1 giraffe, 2 giraffe, GO!
Want to share your content on R-bloggers? click here if you have a blog, or here if you don't.
I am beyond excited to finally be able to announce a new version of ggraph. This release, like the ggforce 0.3.0 release, has been many years in the making, laying dormant for long periods first waiting for ggplot2 to get updated and then waiting for me to have time to finally finish it off. All that is in the past now as ggraph 2.0.0 has finally landed on CRAN, filled with numerous new features, a massive amount of bug fixes, and a slew of breaking changes.
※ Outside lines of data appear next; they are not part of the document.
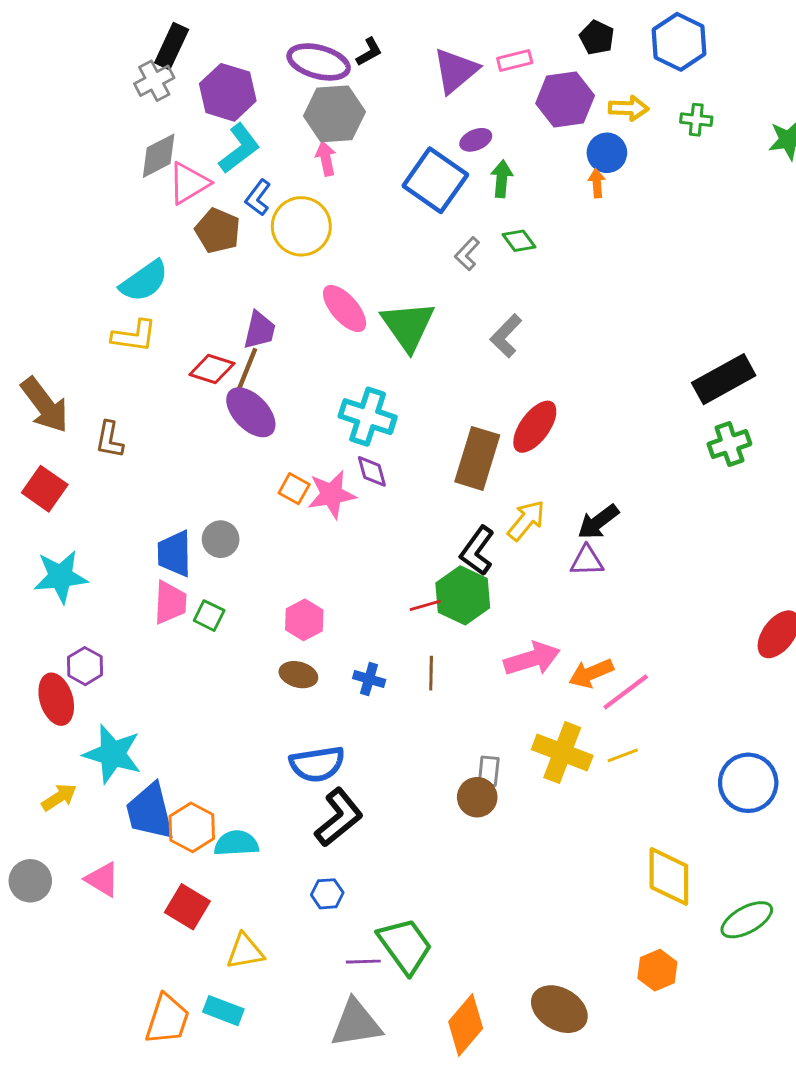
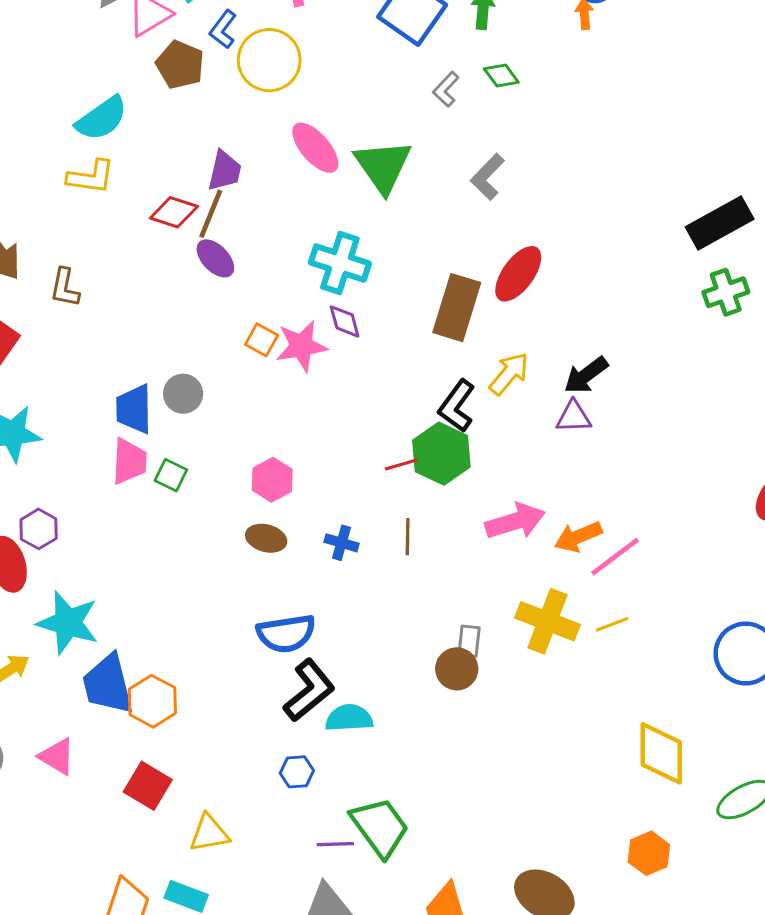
purple ellipse: (251, 412) -> (215, 258), size x0.7
cyan semicircle: (236, 843) -> (349, 718), moved

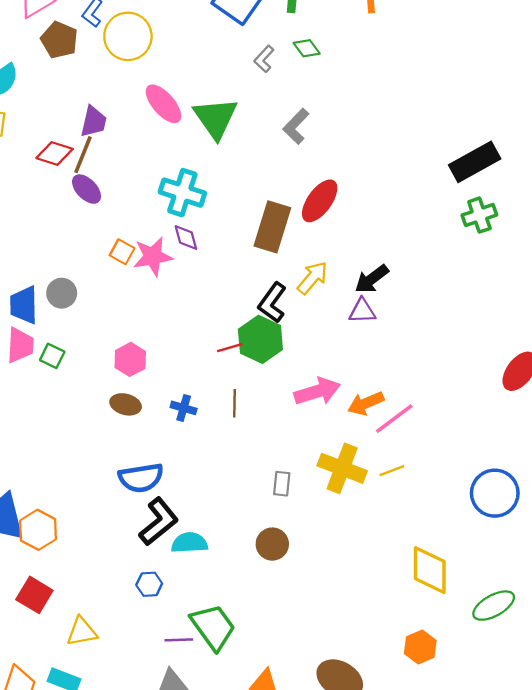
brown circle: (457, 669) -> (272, 544), moved

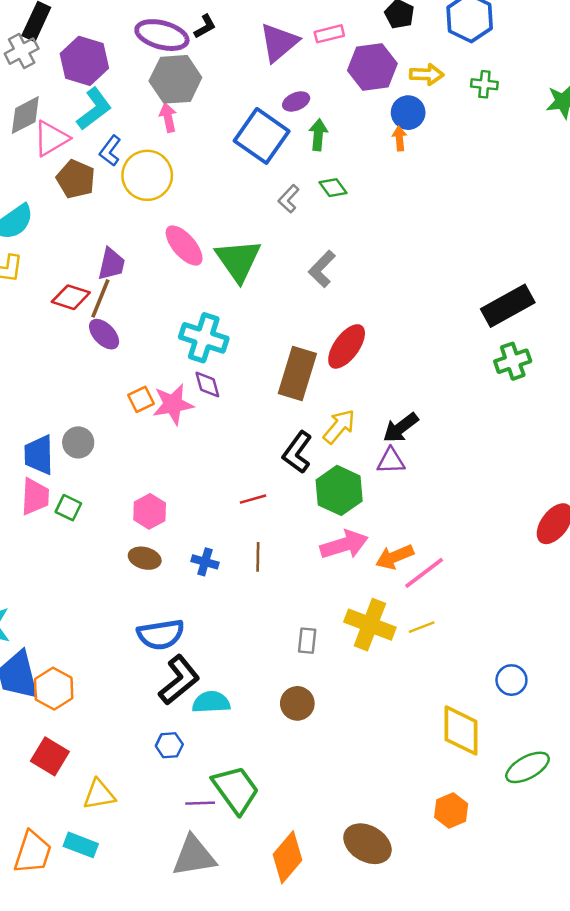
orange square: (122, 252) -> (141, 399), turned 35
green hexagon: (260, 339) -> (339, 490), moved
blue circle: (495, 493) -> (511, 680), moved, size x0.6

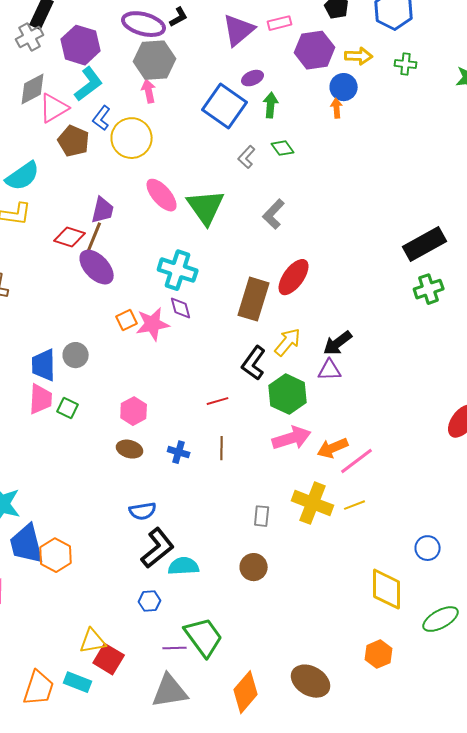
purple ellipse: (104, 334) -> (97, 267), size x1.4
blue semicircle: (161, 634) -> (143, 511), size x0.7
red square: (50, 756) -> (109, 659), moved

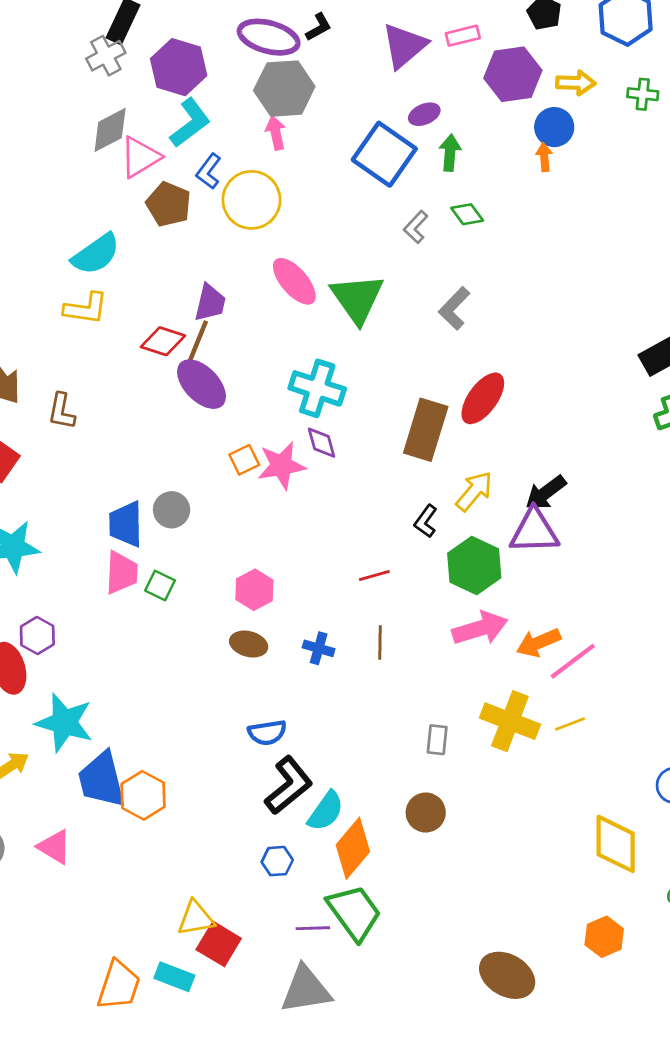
black L-shape: (254, 363) -> (426, 521), size x0.7
purple triangle: (330, 370) -> (534, 531), size x1.5
cyan semicircle: (184, 566) -> (326, 811), turned 128
orange diamond: (246, 692) -> (353, 848), moved

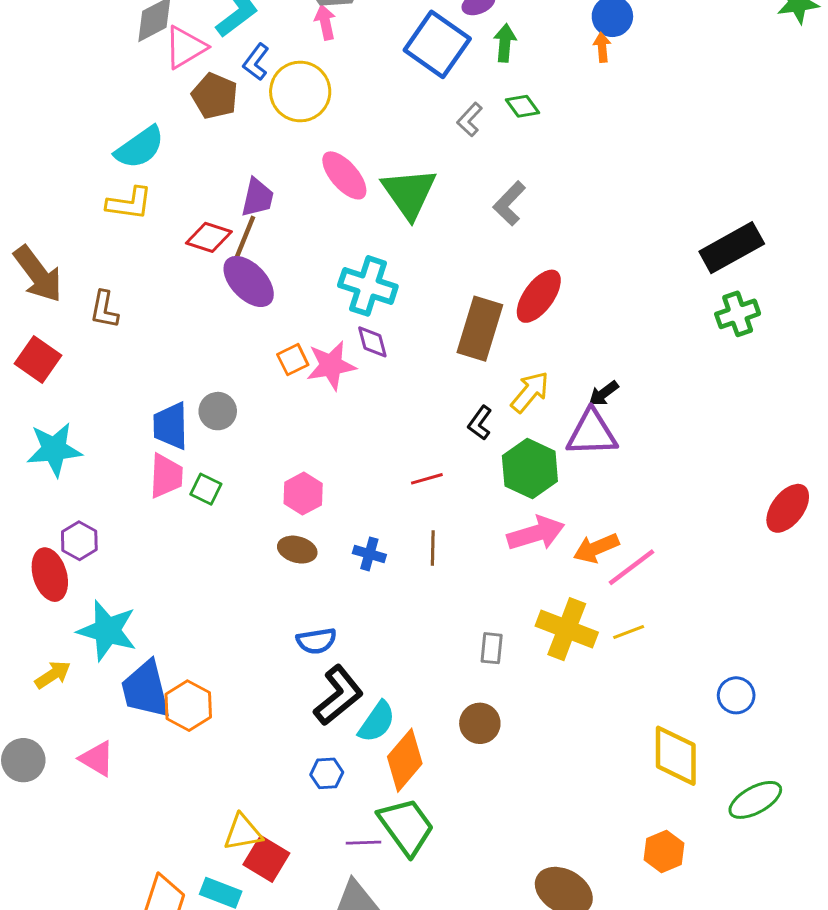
black arrow: (546, 493) -> (604, 393), size x0.7

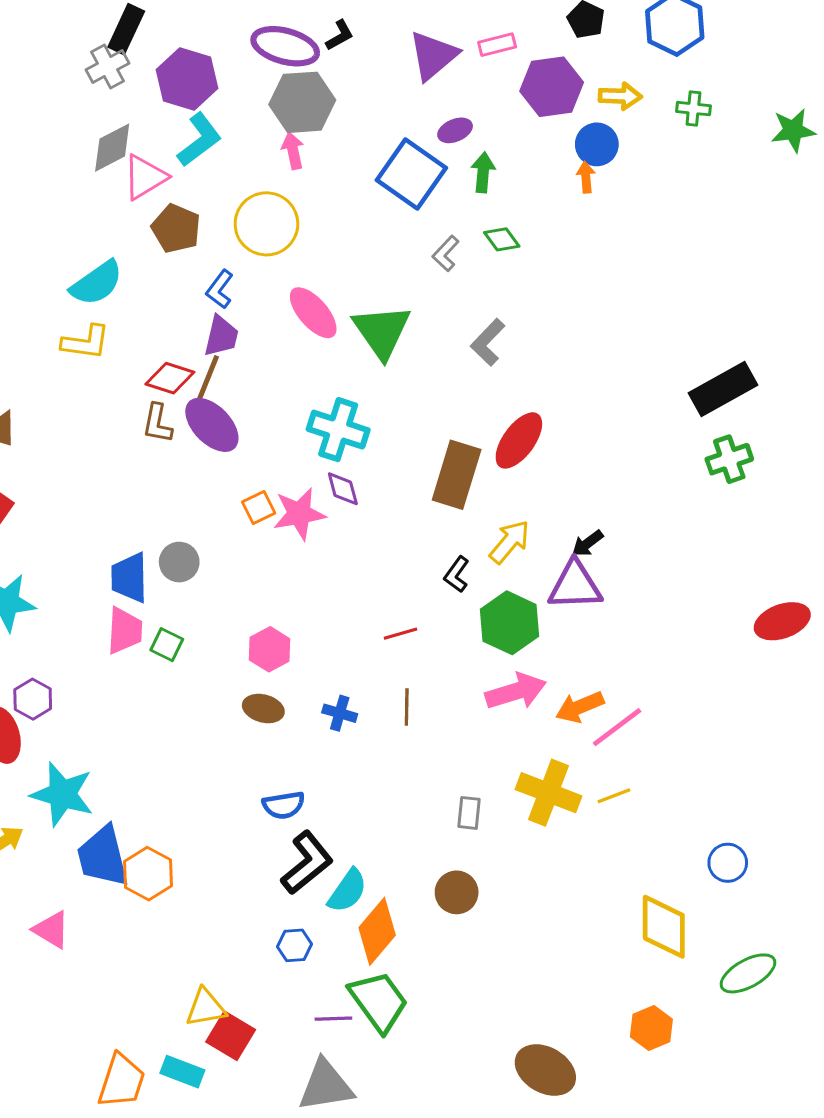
blue L-shape: (256, 62) -> (220, 289), moved
brown L-shape: (104, 309) -> (157, 423), moved
red ellipse: (788, 508) -> (782, 621), moved, turned 33

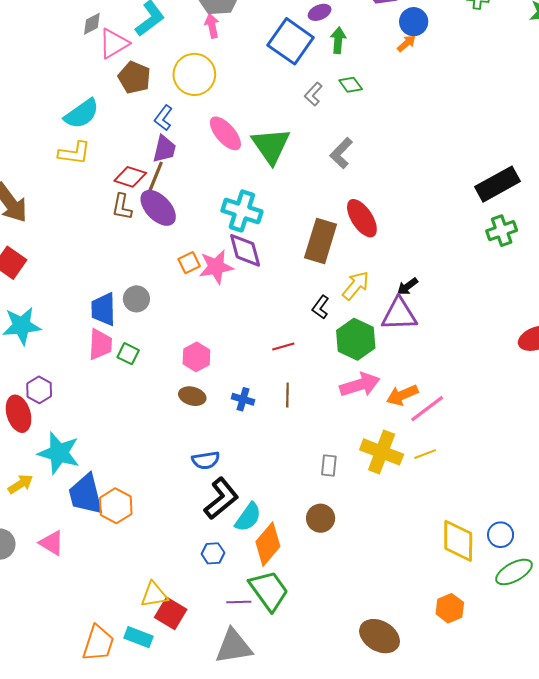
gray diamond: (112, 148) -> (92, 24), size x0.7
orange arrow: (586, 177) -> (406, 43), turned 54
red ellipse: (519, 440) -> (362, 218), turned -69
purple diamond: (343, 489) -> (245, 250), size x1.5
blue circle: (728, 863) -> (501, 535), moved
If you are new to ggraph, a short description follows: It is an extension of ggplot2 that implement an extended grammar for relational data (e.g. trees and networks). It provides a huge variety of geoms for drawing nodes and edges, along with an assortment of layouts making it possible to produce a very wide range of network visualization types. It is to my knowledge the most feature packed network visualization framework available in R (and potentially in other languages as well), all building on top of the familiar ggplot2 API. If you want to learn more I invite you to browse the new pkgdown website that has been made available.
New looks
Before we begin with the exiting new stuff, there’s a small change that may or
may not greet you as you make your first new plot with ggraph v2.0.0. The
default look of a ggplot is often not a good fit for network visualisations as
the positional scales are irrelevant. Because of this ggraph has since its
release offered a theme_graph()
that removed a lot of the useless clutter such
as axes and grid lines. You had to use it deliberately though as I didn’t want
to overwrite any defaults you may have had. In the new release I’ve relaxed on
this a bit. When you construct a ggraph plot it will still use the default theme
as a base, but it will remove axes and gridlines from it. This makes it easier
to use it together with coorporate templates and the likes right out the box.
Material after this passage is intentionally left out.